ICNF 2015 - 2nd International Conference on Natural Fibers
Biomimetic functional materials based on cellulose and chitin nanofibers
Associate Professor in the Division of Glycoscience, School of Biotechnology at Royal Institute of Technology (KTH), Sweden
Qi Zhou is currently Associate Professor in the Division of Glycoscience, School of Biotechnology at Royal Institute of Technology (KTH), Sweden. He joined KTH in 2002 after receiving a Ph.D. from the Department of Chemistry at Wuhan University, China. He has been a principal investigator in Swedish Center for Biomimetic Fiber Engineering (Biomime) and Wallenberg Wood Science Center (WWSC) at KTH. Biomime is a multidisciplinary Center of Excellence with cutting edge expertise at every level of the formation, modification and industrial utilization of wood, fibers and their constituent polymers. WWSC is a research center with a focus on new materials from trees. Qi’s group specializes in bio-based nanocomposites with multi-functionalities and well-defined structures, using wood nanocelluloses, chitin nanofibers, and native and modified carbohydrate polymers. The research strategy of his group allows a high level of integration of polymer synthesis and processing, chemo-enzymatic modification, and supramolecular assembly as inspired by natural materials such as wood cell wall, lobster cuticle, and nacre.
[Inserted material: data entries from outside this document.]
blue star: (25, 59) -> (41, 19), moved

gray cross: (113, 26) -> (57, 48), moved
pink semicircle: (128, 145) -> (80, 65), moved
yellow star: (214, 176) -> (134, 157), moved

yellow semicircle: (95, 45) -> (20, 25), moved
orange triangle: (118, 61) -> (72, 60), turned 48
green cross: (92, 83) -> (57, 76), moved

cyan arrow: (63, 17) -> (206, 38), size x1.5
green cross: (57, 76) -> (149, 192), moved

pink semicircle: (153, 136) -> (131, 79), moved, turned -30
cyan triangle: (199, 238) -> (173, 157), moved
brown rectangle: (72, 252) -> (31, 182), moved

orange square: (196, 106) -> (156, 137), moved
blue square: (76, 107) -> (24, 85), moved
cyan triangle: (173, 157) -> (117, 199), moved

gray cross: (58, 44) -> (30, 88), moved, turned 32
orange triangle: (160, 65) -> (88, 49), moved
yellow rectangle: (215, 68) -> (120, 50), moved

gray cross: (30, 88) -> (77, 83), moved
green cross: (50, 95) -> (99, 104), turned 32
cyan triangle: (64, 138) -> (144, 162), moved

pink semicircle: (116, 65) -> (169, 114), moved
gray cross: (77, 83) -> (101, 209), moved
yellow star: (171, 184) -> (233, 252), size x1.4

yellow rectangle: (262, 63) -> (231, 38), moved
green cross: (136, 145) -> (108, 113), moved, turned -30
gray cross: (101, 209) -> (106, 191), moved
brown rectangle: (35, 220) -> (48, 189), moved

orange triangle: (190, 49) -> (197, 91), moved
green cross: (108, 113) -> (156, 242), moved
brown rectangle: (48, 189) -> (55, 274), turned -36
An emerging field in biomimetics is bio-inspired nanostructure engineering which aims at using low-energy methodologies in order to considerably expand the range of properties of composite materials. The hierarchical structure presented in plant cell walls and lobster cuticle provides excellent biomimetic models for the fabrication of advanced composite materials based on cellulose and chitin nanofibers, the new building blocks of nanotechnology. In plant cell walls, cellulose I microfibrils are aligned and bound together into fibril aggregates by a matrix of hemicellulose and either pectin or lignin. In lobster cuticle, long crystalline a-chitin nanofibrils are individually wrapped with proteins and clusters to form chitin–protein fibers which are aligned in a mineral–protein matrix.
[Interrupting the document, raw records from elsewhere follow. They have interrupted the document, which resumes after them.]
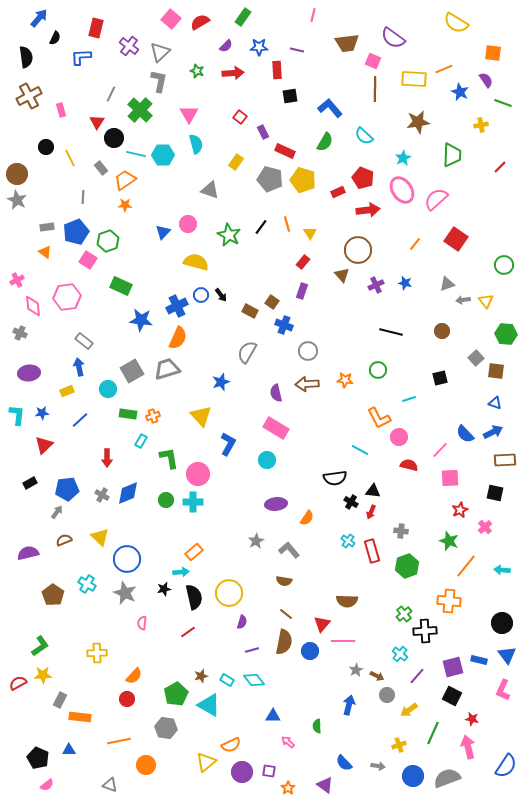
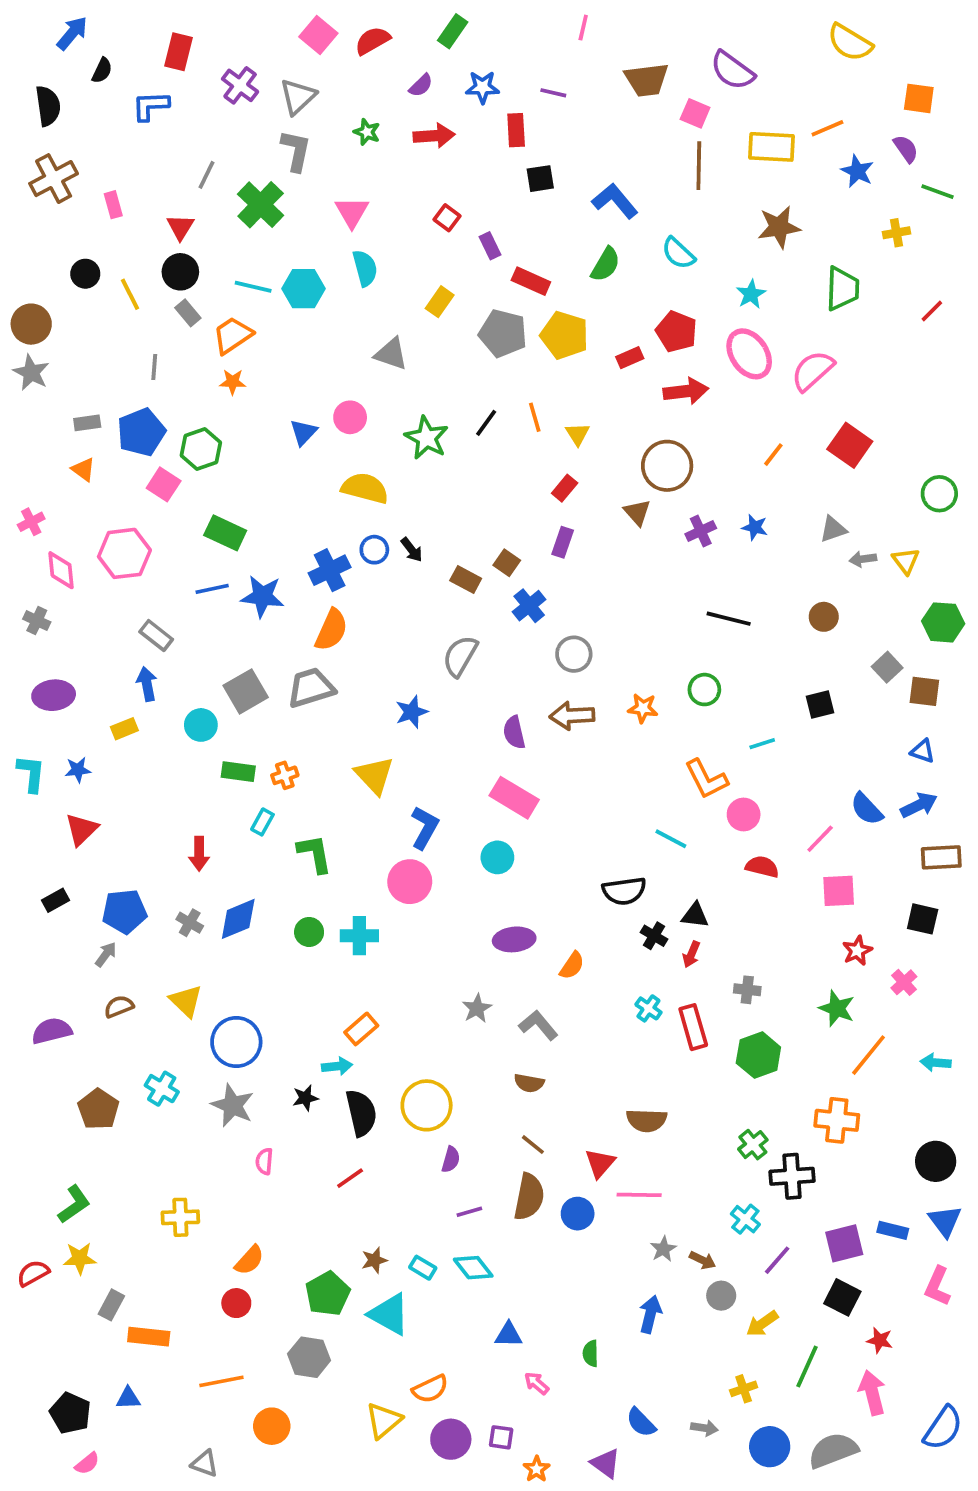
black circle: (114, 138) -> (180, 272), moved
blue cross: (284, 325) -> (529, 606), turned 30
blue line: (80, 420) -> (212, 589), moved, turned 30
pink circle: (198, 474) -> (410, 882), moved

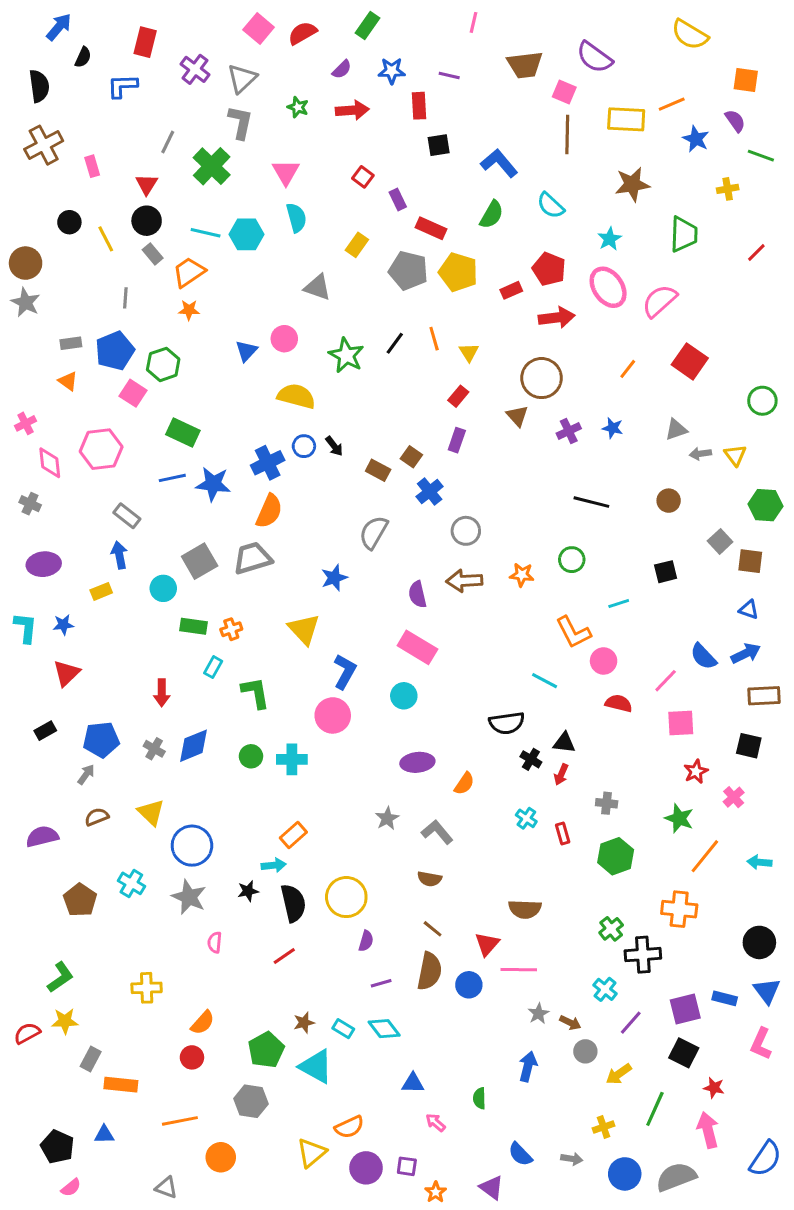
red rectangle: (693, 1027) -> (563, 833), size x0.6

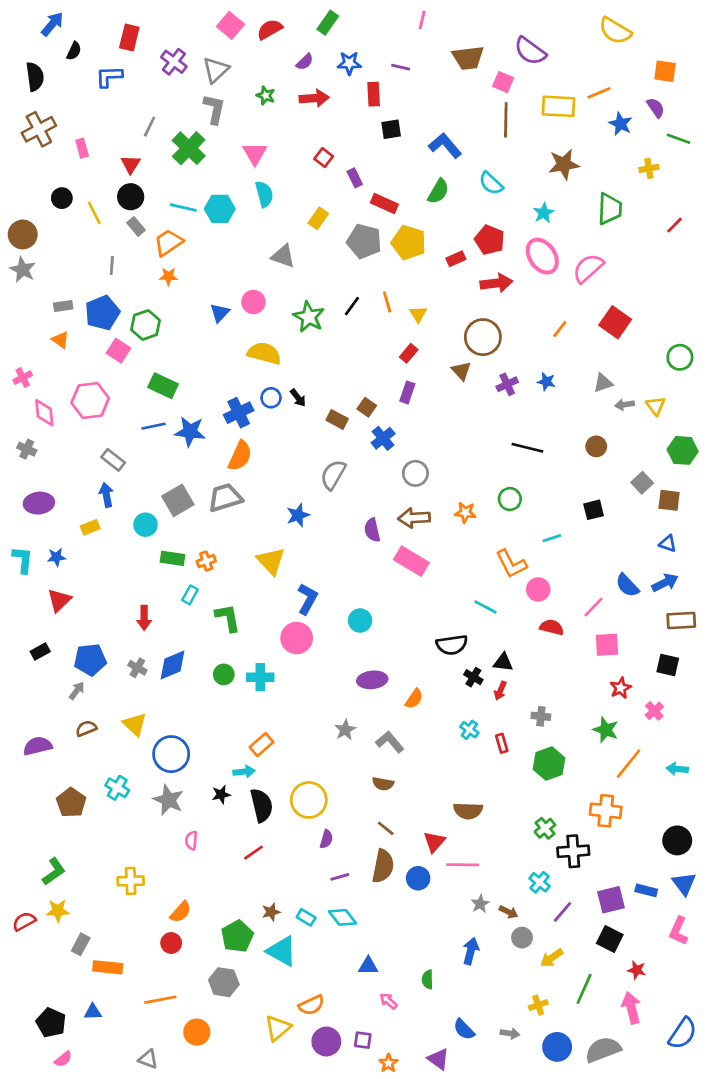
pink rectangle: (417, 647) -> (411, 561), moved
In this presentation, I will discuss our recent developments on biomimetic approaches applied to the design of cellulose and chitin nanofibers-based functional materials. To begin with, I will introduce the in-situ preparation of cellulose-based nanocomposite materials with high-strength and bactericidal activities using bacterial cellulose. Then, I will present the preparation of macroscopic ribbons of oriented cellulose nanofibrils as inspired by the plant cell walls. The cellulose nanofibrils are either grafted with a soft polymer, i.e. polyethylene glycol, or adsorbed with a hemicellulose, i.e. xyloglcuan. I will discuss the structure-property relationship – in particular that between the nanofibrils alignment and their mechanical and optical properties. Finally, I will present the preparation and properties of bio-inspired chitin/protein nanocomposites using chitin nanofibers and recombinant chitin-binding resilin.